ECE2023 Eposter Presentations Pituitary and Neuroendocrinology (234 abstracts)
Endocrinology Research Centre, Moscow, Russia
Background: Nelson syndrome is a rare complication of Cushing disease (CD), which occurs either in patients with very aggressive CD or as a result of misdiagnosis. Clinical characterization of patients with Nelson syndrome could provide important insights in management of the disorder.
Methods: We analyzed medical records of patients with CD between 2015 and 2021 to identify those who developed Nelson syndrome.

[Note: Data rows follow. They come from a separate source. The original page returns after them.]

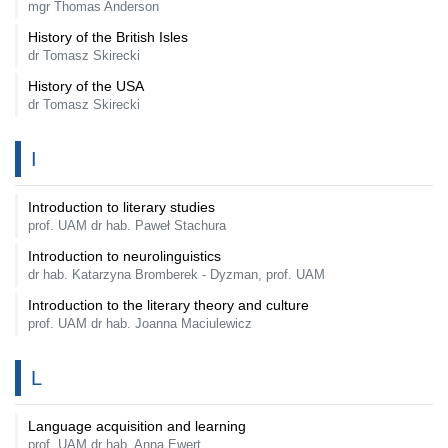
mgr Thomas Anderson
History of the British Isles
dr Tomasz Skirecki
History of the USA
dr Tomasz Skirecki
I
Introduction to literary studies
prof. UAM dr hab. Paweł Stachura
Introduction to neurolinguistics
dr hab. Katarzyna Bromberek - Dyzman, prof. UAM
Introduction to the literary theory and culture
prof. UAM dr hab. Joanna Maciulewicz
L
Language acquisition and learning
prof. UAM dr hab. Anna Ewert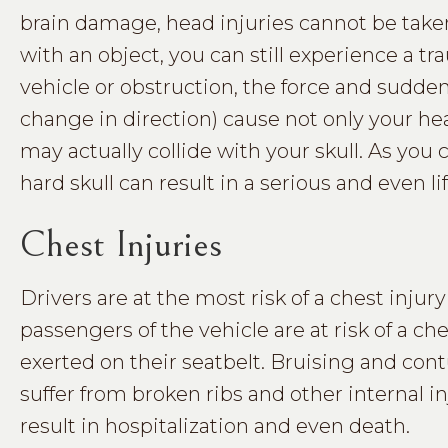
brain damage, head injuries cannot be taken
with an object, you can still experience a t
vehicle or obstruction, the force and sud
change in direction) cause not only your hea
may actually collide with your skull. As you 
hard skull can result in a serious and even li
Chest Injuries
Drivers are at the most risk of a chest injury
passengers of the vehicle are at risk of a che
exerted on their seatbelt. Bruising and co
suffer from broken ribs and other internal 
result in hospitalization and even death.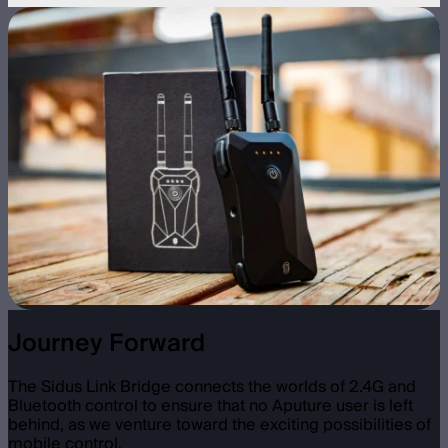
Journey Forward
The Sidus Link Bridge connects the worlds of 2.4G and
Bluetooth control to ensure that no Aputure user is left
behind, as we venture toward the exciting possibilities of
mobile control.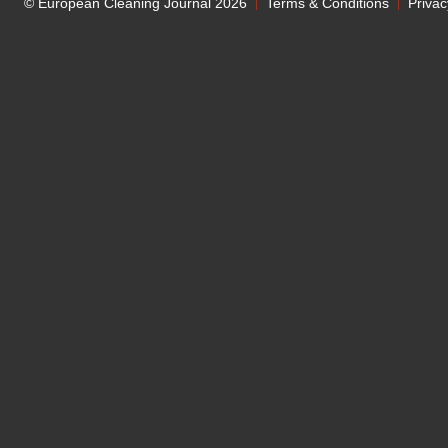
© European Cleaning Journal 2026
Terms & Conditions
Privac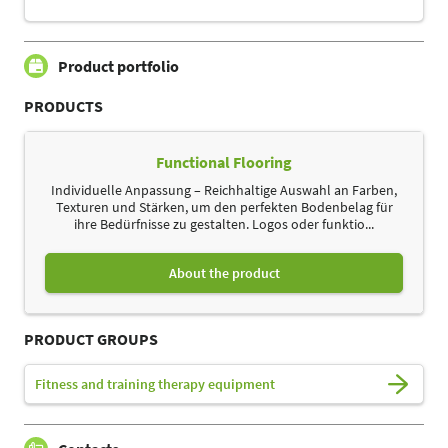
Product portfolio
PRODUCTS
Functional Flooring
Individuelle Anpassung – Reichhaltige Auswahl an Farben,
Texturen und Stärken, um den perfekten Bodenbelag für
ihre Bedürfnisse zu gestalten. Logos oder funktio...
About the product
PRODUCT GROUPS
Fitness and training therapy equipment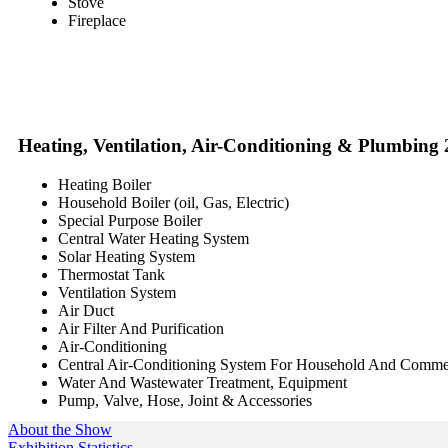
Stove
Fireplace
Heating, Ventilation, Air-Conditioning & Plumbing
Heating Boiler
Household Boiler (oil, Gas, Electric)
Special Purpose Boiler
Central Water Heating System
Solar Heating System
Thermostat Tank
Ventilation System
Air Duct
Air Filter And Purification
Air-Conditioning
Central Air-Conditioning System For Household And Comme
Water And Wastewater Treatment, Equipment
Pump, Valve, Hose, Joint & Accessories
About the Show
Exhibition Statistics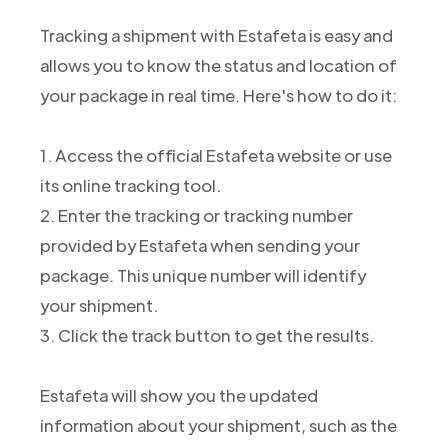
Tracking a shipment with Estafeta is easy and
allows you to know the status and location of
your package in real time. Here's how to do it:
1. Access the official Estafeta website or use
its online tracking tool.
2. Enter the tracking or tracking number
provided by Estafeta when sending your
package. This unique number will identify
your shipment.
3. Click the track button to get the results.
Estafeta will show you the updated
information about your shipment, such as the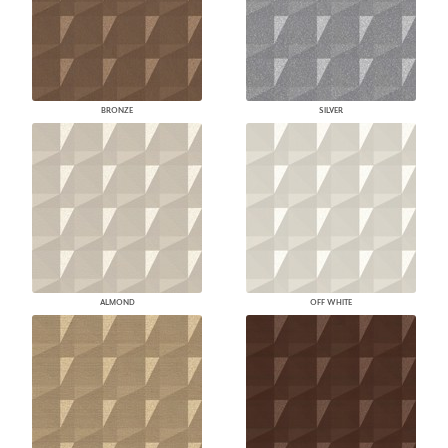
BRONZE
SILVER
ALMOND
OFF WHITE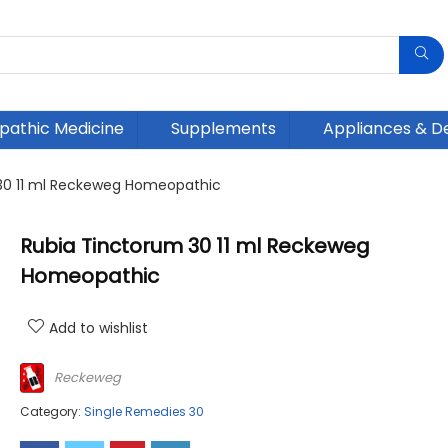
athic Medicine
Supplements
Appliances & D
30 11 ml Reckeweg Homeopathic
Rubia Tinctorum 30 11 ml Reckeweg
Homeopathic
Add to wishlist
Reckeweg
Category:
Single Remedies 30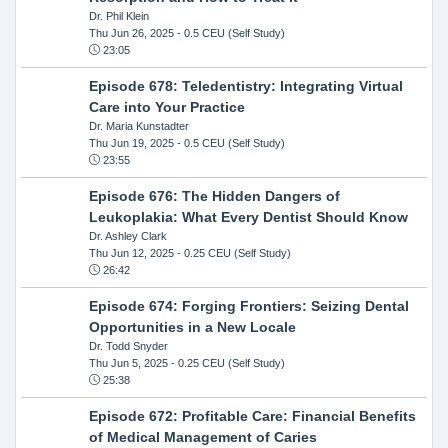
Dr. Phil Klein
Thu Jun 26, 2025
- 0.5 CEU (Self Study)
23:05
Episode 678: Teledentistry: Integrating Virtual
Care into Your Practice
Dr. Maria Kunstadter
Thu Jun 19, 2025
- 0.5 CEU (Self Study)
23:55
Episode 676: The Hidden Dangers of
Leukoplakia: What Every Dentist Should Know
Dr. Ashley Clark
Thu Jun 12, 2025
- 0.25 CEU (Self Study)
26:42
Episode 674: Forging Frontiers: Seizing Dental
Opportunities in a New Locale
Dr. Todd Snyder
Thu Jun 5, 2025
- 0.25 CEU (Self Study)
25:38
Episode 672: Profitable Care: Financial Benefits
of Medical Management of Caries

Results: Nine patients developed Nelson syndrome: 2 males and 7 females. Median age of CD onset 27.0 years [20.8;29;8]. Prior to adrenalectomy, 3 patients presented with macroadenomas, 5 microadenomas, in 1 patient adenoma was not visualized. Seven patients received CD treatment before adrenalectomy: 5 patients underwent multiple transsphenoid neurosurgeries and radiation therapy, 2 were treated only surgically. Mean duration of CS before adrenalectomy was 62 months [48;89]. Mean duration between adrenalectomy and confirmation of Nelson syndrome was 25.5 months [18.5;36.3]. All nine patients developed Nelson syndrome: all had elevated morning ACTH levels 1176 pg/ml [434;1713], pituitary tumor regrowth or visualization was seen in 6 patients, 4 patients presented with darkened skin tone, 3 with severe headaches. Median follow-up duration after Nelson diagnosis was 28 months [17;75]. All patients received glucocorticoid replacement therapy median dose 35 mg/day [25;35]. Three patients received medical therapy, either with cabergoline, long-acting octreotide or lanreotide. Combination of neurosurgery an pituitary radiation was used to treat 3 patients, 2 patients underwent only surgery and 2 received only radiation therapy. At last follow-up visit, 7 patients had pituitary adenoma remnant (5 macro-, 2 microadenoma): without further progression in 6 cases, 1 patient with tumor progression was referred for pituitary irradiation. In 2 patients no signs of regrowth was found on pituitary MRI. Median ACTH during last follow-up was 715.5 pg/ml [453.4;1173].
Conclusion: Nelson syndrome is a severe complication of CD which requires a strict long-term follow-up and all the treatment options to increase the chances of stabilization. In our cohort, combination of treatment modalities led to stabilization of tumor growth in 8 cases, however, ACT remained elevated in all patients. Further reports on this complication could help to identify optimal management strategies and improve the outcomes for Nelson syndrome.